聴覚過敏について簡単な説明はしたものの、

それ以外の診断名に関しては、

特別に伝えていない。

その息子を同席させるものか、

予約をしてから私は迷った。


でも、そんな時ほど、本人の意思を確認し、
尊重していこうと思った。


事前に息子へは、教育相談室は、
学校で困っていることを相談する場所で、
行きたくなければ、私一人で行くことを告げると、

「行くに決まってんだろ!
自分のことなんだから~!」と元気な返答が。

息子のしっかりとした意思を受け取り、
迷っていた自分が恥ずかしくなった。




相談日を迎える数日前から、
息子へ‘どんなこと相談する?’と投げ掛け、
当日のお話にイメージを傾けてもらう。

担任の先生の気持ちを考えて、

話さない方がいいかな?と思うことも、

気にせずに話していい場所だから!と伝える。



そして当日。


私もびっくりするくらい、
いま学校で抱えている困難について、
落ち着いて、自分の言葉で伝える息子がいた。

話しのきっかけを、私が軽く振れば、

そう!そう! はい、はい と言った調子で話し出す。

先週の金曜日に、音楽会の学年練習で、

高いレの音が吹けたから、耳栓をつけて、

音楽会には出ようと思う…と相談員さんに公言。


粗方、息子が相談事項を話し終えると、

息子には少しの間、席を外してもらった。




相談員さんが、

お友達の気持ちも考えられて、

しっかりと目を見て話ができて、

客観的に全体を見る目もあると、

相談する息子の様子を誉めてくれた。


親バカ承知で、私も息子を立派だと思った。

金曜日になって、給食の時間に使うマスクを、

4枚まとめて持ち帰ったり、

給食袋に鉛筆を突っ込んで帰り、

筆箱の中は空っぽ…みたいな子なんだけど、

昨日の息子を立派だと思った。


今後として、特別支援主任によって、

教室内での息子の様子を見てくれる日が定まり、

その後に、私(と息子もかな?)も面談を受けることに。


今回の面談が全て終了し、玄関を後にする時には、

私が何も言わなくとも、「ありがとうございました。
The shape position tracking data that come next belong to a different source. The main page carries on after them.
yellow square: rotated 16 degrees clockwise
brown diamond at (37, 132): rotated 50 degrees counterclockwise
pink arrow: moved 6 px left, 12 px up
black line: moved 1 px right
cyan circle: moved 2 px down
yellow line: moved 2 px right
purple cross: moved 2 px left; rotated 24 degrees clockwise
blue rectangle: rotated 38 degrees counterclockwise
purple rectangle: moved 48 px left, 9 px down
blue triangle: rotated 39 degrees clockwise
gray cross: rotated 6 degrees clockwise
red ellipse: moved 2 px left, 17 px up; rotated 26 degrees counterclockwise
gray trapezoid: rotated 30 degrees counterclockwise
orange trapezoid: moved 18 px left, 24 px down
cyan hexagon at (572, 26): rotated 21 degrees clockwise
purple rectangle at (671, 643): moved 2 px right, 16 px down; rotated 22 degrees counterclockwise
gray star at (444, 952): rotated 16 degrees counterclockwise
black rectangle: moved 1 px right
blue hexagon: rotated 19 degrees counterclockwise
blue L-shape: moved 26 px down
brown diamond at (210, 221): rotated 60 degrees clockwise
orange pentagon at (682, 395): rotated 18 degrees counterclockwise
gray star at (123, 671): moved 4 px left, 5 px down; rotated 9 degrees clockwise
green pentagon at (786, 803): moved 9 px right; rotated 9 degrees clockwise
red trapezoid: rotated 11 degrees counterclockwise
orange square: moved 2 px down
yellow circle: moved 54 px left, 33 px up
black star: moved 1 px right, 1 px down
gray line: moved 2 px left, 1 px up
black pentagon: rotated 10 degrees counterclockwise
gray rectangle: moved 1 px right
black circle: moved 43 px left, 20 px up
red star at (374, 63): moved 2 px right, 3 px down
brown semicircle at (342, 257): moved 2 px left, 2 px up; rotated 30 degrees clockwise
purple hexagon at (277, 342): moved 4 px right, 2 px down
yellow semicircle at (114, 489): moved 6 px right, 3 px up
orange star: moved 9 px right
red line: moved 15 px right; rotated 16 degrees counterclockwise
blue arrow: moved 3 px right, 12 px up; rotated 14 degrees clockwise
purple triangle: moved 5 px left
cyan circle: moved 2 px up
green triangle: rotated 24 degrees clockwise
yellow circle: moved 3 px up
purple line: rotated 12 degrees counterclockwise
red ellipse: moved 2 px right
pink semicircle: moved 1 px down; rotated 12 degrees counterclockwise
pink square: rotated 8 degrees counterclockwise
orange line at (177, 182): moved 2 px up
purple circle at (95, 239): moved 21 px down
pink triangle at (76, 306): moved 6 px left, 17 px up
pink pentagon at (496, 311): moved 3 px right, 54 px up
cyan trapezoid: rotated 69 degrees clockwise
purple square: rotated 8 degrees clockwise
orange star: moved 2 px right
」と、

自らお礼の言葉を口にしていた息子を見て、
なんとなく、この子と一緒ならやっていける気がした。




本当は、本能的に生きたい人が、

学校の中では、それを抑え込んでいる。

興味があることには集中力を見せるけど、

興味がないとなったら、意識は逸れてしまう正直な人。


小3で、全体行事への参加に疑問を持つなんて、

私としては、「お主やるな~!」と思う所もあったりする。



そんな頼もしい息子と、

自尊心を失うことない道のりを、

周囲の協力を得ながら、模索していきたいと思う。